#### Data listing:
□ □ □ □ □ □ □

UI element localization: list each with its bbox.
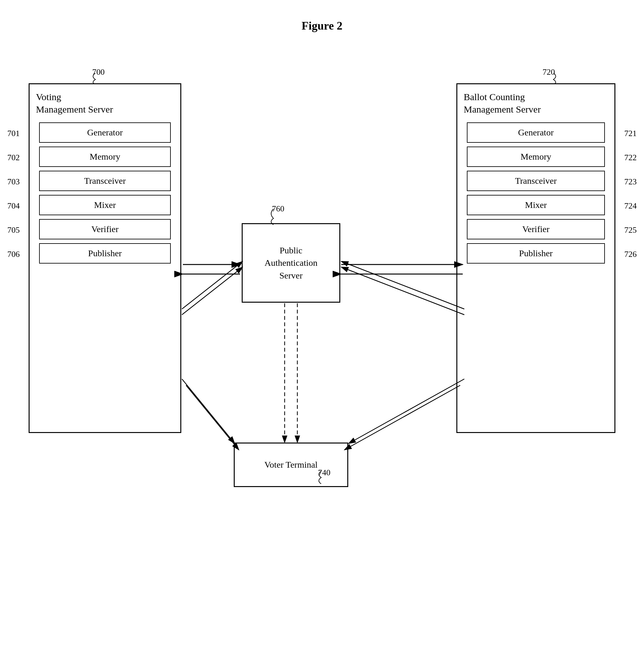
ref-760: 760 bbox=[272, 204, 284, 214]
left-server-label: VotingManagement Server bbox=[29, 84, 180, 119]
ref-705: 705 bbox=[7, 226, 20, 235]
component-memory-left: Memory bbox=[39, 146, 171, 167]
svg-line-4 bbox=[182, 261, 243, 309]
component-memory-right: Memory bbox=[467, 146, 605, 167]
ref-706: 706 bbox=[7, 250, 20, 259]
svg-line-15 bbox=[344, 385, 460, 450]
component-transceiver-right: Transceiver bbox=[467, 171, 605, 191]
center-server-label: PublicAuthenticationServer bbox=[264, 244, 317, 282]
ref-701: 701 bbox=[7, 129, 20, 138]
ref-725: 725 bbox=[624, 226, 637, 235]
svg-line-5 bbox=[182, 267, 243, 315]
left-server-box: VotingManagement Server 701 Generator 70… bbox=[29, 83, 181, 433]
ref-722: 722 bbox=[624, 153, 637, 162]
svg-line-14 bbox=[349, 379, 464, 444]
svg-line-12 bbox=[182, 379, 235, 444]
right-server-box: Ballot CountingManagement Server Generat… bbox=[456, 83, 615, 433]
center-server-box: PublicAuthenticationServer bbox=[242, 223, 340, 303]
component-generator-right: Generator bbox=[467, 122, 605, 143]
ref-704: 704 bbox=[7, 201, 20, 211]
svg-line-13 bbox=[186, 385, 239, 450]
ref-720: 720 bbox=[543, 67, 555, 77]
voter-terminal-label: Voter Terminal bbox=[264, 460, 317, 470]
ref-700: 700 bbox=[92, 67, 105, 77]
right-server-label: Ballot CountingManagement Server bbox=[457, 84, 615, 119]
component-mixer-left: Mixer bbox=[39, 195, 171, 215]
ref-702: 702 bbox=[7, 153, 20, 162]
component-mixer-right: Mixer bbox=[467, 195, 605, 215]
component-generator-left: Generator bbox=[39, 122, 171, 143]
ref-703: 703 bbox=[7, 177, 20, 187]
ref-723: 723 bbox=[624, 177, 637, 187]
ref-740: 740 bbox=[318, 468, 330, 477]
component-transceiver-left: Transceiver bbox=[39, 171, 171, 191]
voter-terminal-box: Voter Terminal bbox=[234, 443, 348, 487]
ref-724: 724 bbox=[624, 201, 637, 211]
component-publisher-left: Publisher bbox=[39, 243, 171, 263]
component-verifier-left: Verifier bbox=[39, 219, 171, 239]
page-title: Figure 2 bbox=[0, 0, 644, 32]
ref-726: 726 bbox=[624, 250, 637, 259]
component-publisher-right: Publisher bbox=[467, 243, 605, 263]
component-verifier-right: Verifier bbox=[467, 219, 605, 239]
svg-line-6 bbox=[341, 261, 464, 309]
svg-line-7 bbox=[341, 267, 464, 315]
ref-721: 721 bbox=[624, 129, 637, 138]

□ □ □ □ □ □ □

#### What you should do:
Whenever a line in the listing above includes the word "Voter", return that line.

#### Reply to the exercise:
voter-terminal-label: Voter Terminal bbox=[264, 460, 317, 470]
voter-terminal-box: Voter Terminal bbox=[234, 443, 348, 487]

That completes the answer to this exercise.